ROCHESTER, N.Y. (WROC) — Monroe County Executive Adam Bello and health officials in the community announced the detailed of the “Surge Capacity Plan” for local hospitals on Friday.
Earlier this month, Gov. Andrew Cuomo required all hospitals in New York State to increase their capacity by 50% with a goal of 100% in preparation for cases to worsen. The four part plan announced on Friday details how the community hospitals are responding.
The phases for the plan are as follow:
- Phase one: Turn over beds that are currently available and delay all non-urgent surgeries
- Phase two: Turn hospital overflow or ambulatory clinics into spaces able to provide patient care
- Phase three: Expand into non tradition spaces, converting space like hallways into patient care rooms, doubling up non COVID-19 patients who are currently in private rooms
- Phase four: Creating a field hospital
Official said on Friday that Monroe County is well into phase one. “If we can manage to stay home, if we can manage to limit only the essentials going to work, very frankly we might not even have to go into phase two and that’s what we hope,” Monroe County Health Commissioner Dr. Michael Mendoza said.

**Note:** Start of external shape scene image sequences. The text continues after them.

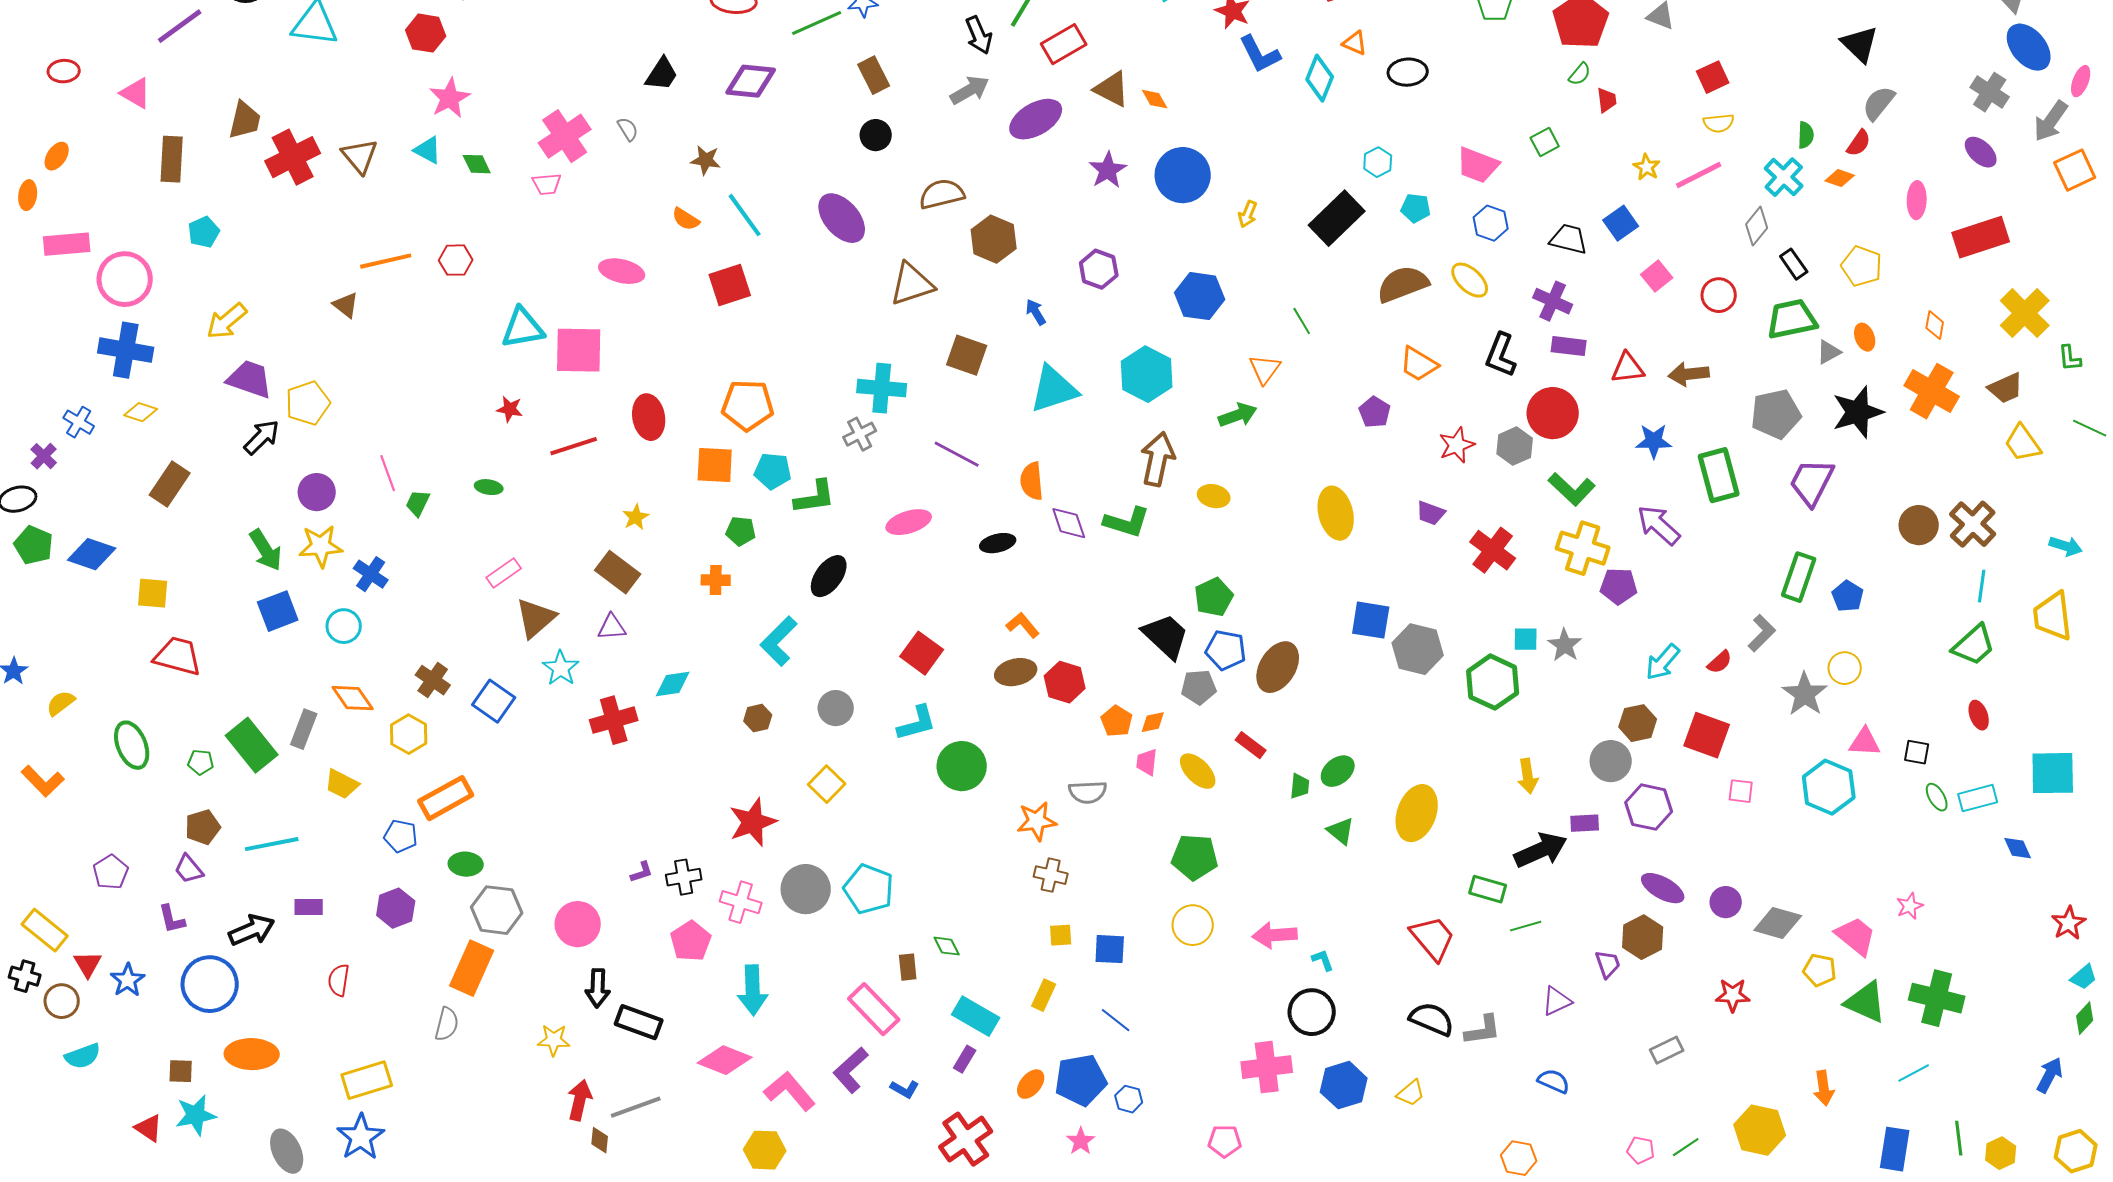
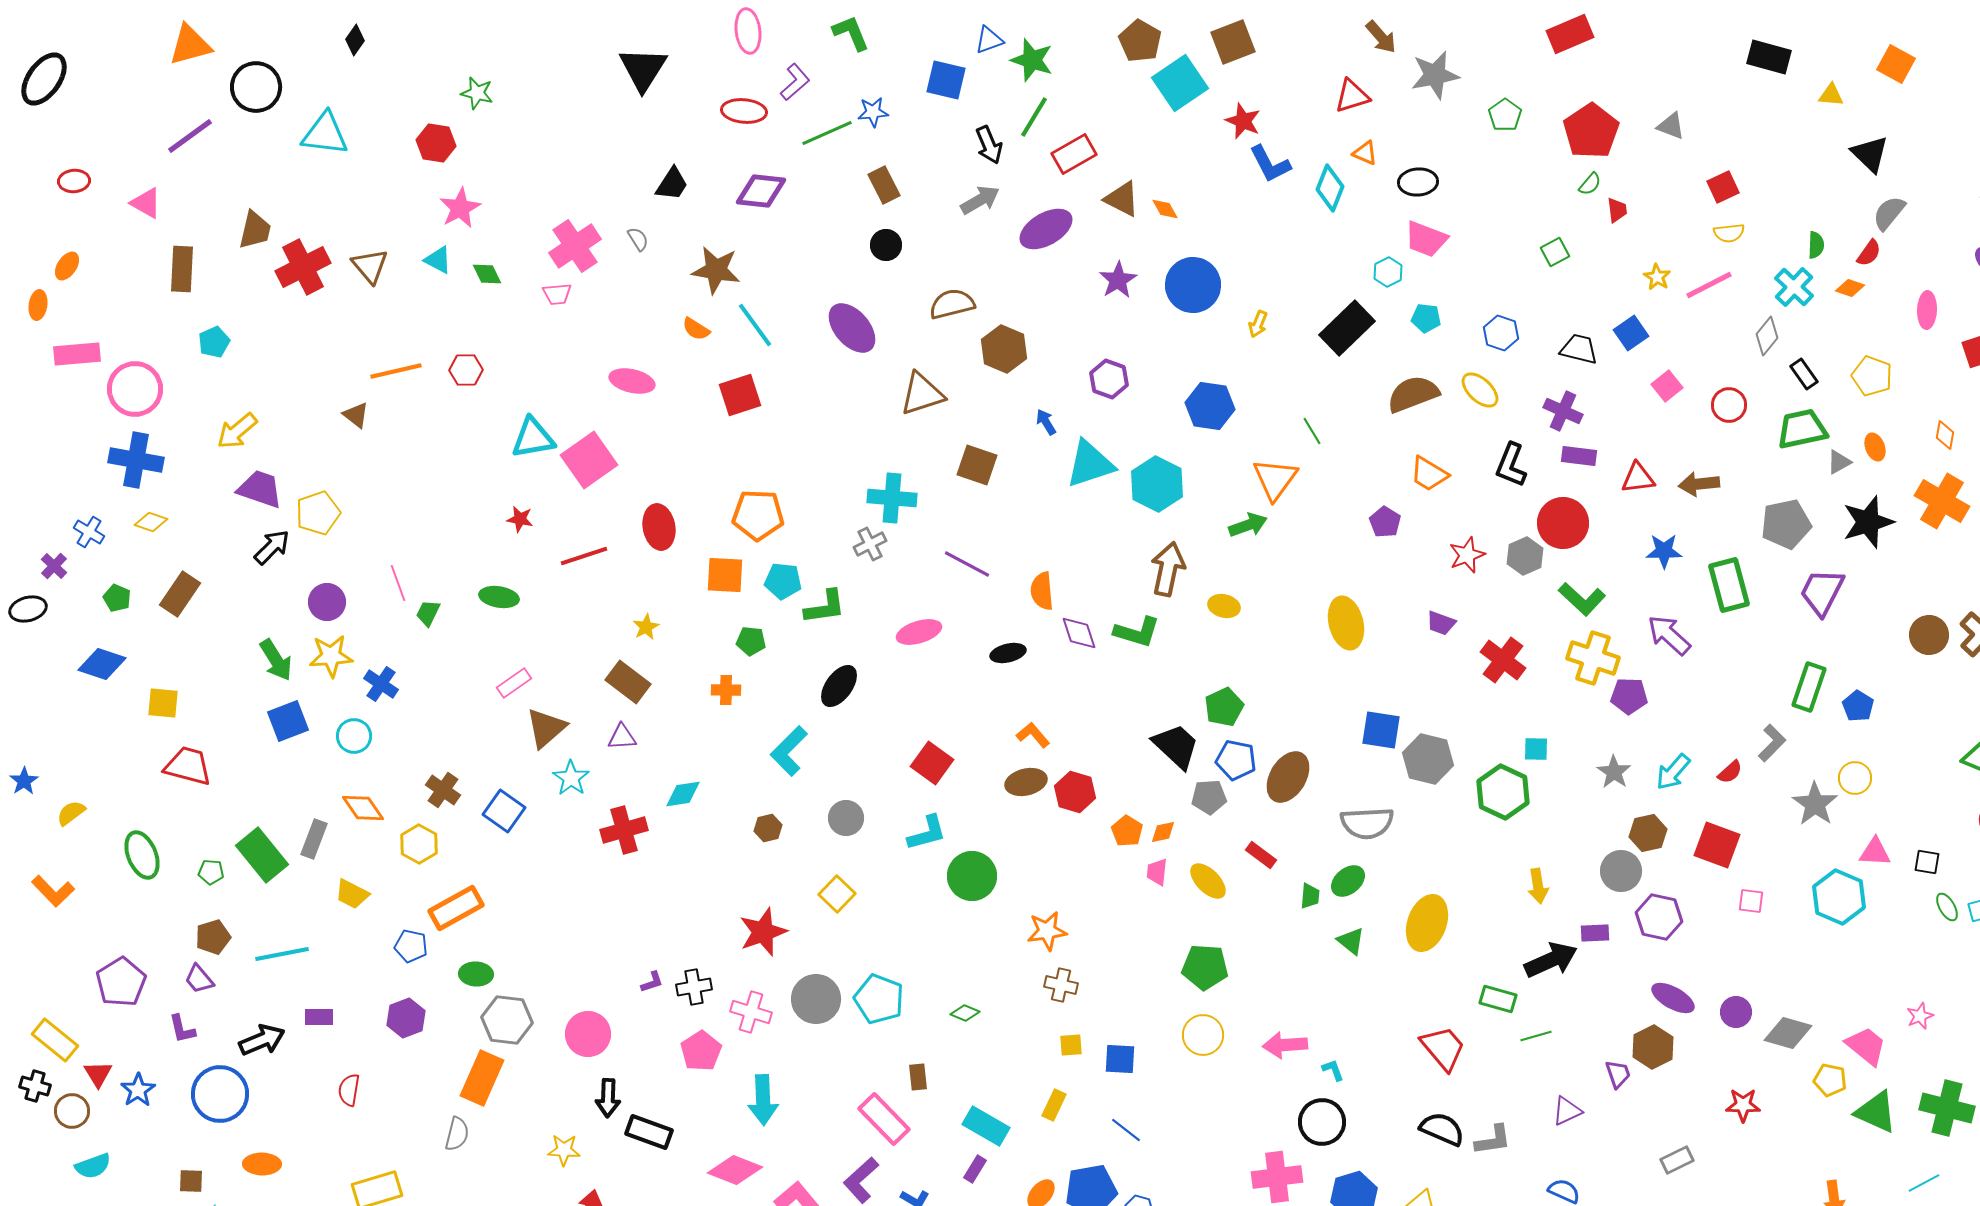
brown star: (706, 160) -> (716, 270), size x1.6
pink trapezoid: (1478, 165) -> (1426, 239), moved
pink square: (579, 350) -> (589, 460), turned -36
orange triangle: (1265, 369) -> (1275, 479), size x1.4
cyan triangle: (1054, 389) -> (1090, 464), moved
green ellipse: (489, 487) -> (499, 597), size x1.4
green pentagon: (34, 545) -> (117, 598), moved, size x0.7
gray star: (1565, 645) -> (1614, 772), moved
gray semicircle: (1088, 792) -> (1367, 823), moved, size x1.4
purple pentagon: (111, 872) -> (121, 982), size x1.4
green diamond: (947, 946) -> (965, 1013), moved, turned -40
orange ellipse: (252, 1054) -> (262, 1164), size x0.7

There are currently, 1,964 beds and this plan would increase that to 4,044 bed. Rochester Regional Health would increase by 109% and UR Medicine by 103%.
Strong Memorial hospital currently has 400 ventilators, Rochester Regional has about 240 ventilators, orders for additional ventilators are being filled.
“The public plays a huge role in what happens in the future this is not simply about capacity, it’s about demand of beds,” UR Medicine Chief Medical Officer Michael Apostolakos said.
“The more social distancing we practice, the more people who take the advice to stay home, it will save the hospital’s capacity and enable us to care for everyone and reduce mortality. It truly is a life and death situation for everyone in the community to take seriously.”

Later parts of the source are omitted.